DURHAM, N.C. – Doctors at Duke University Hospital performed a heart transplant using a procedure that could drastically expand the amount of organ donations available to patients in need.
Jacob Schroder, M.D. and the hospital’s heart transplant team performed the surgery on a military veteran on Sunday, using the procedure known as Donation after Circulation Death, or DCD.
With the surgery, Duke says the team became the first in the nation to transplant an adult heart into a recipient using the DCD method. However, DCD transplants are done regularly in the U.S. for organs other than the heart.
Traditionally, heart donations have depended on declaration of brain death.

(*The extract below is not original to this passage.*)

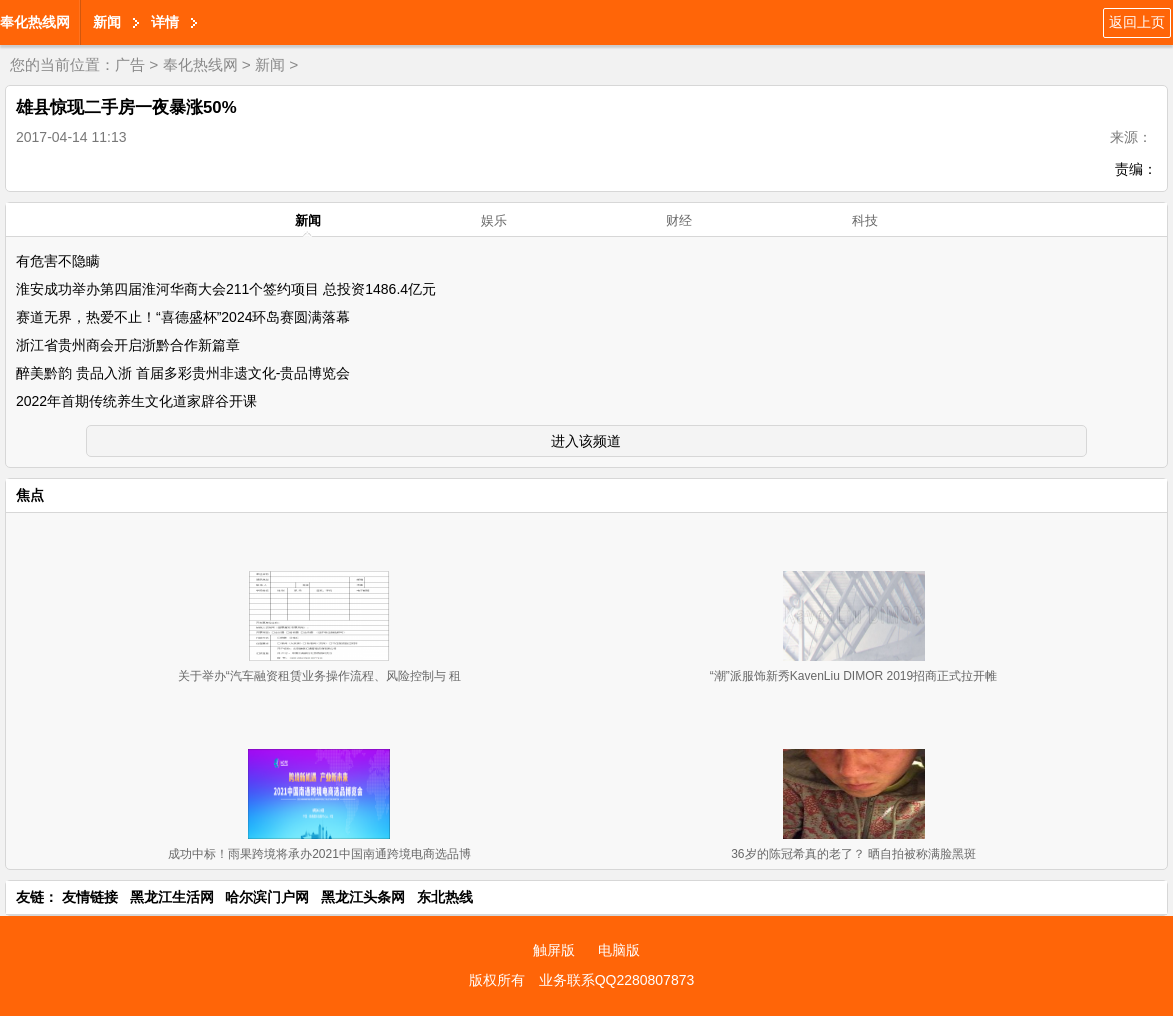 The image size is (1173, 1016). What do you see at coordinates (267, 897) in the screenshot?
I see `哈尔滨门户网` at bounding box center [267, 897].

But with DCD transplants, the donor’s heart has actually stopped beating and the person is declared deceased.
Schroder says the DCD heart procedure has the potential to expand the donor pool by up to 30%.
“Increasing the number of donated hearts would decrease the wait time and the number of deaths that occur while people are waiting,” said Schroder, who is also surgical director of Duke's Heart Transplant Program.
Duke is one of five centers in the U.S. that has been approved to perform DCD heart transplants as part of a recently launched clinical trial of a device to circulate warm, oxygenated blood through organs.
“It’s important to conduct this clinical trial to determine whether those outcomes are realized,” said Schroder.
As for the veteran who received the heart, the hospital says he’s recovering well.
“We are grateful for the courage and generosity of both the donors and recipients,” said Schroder.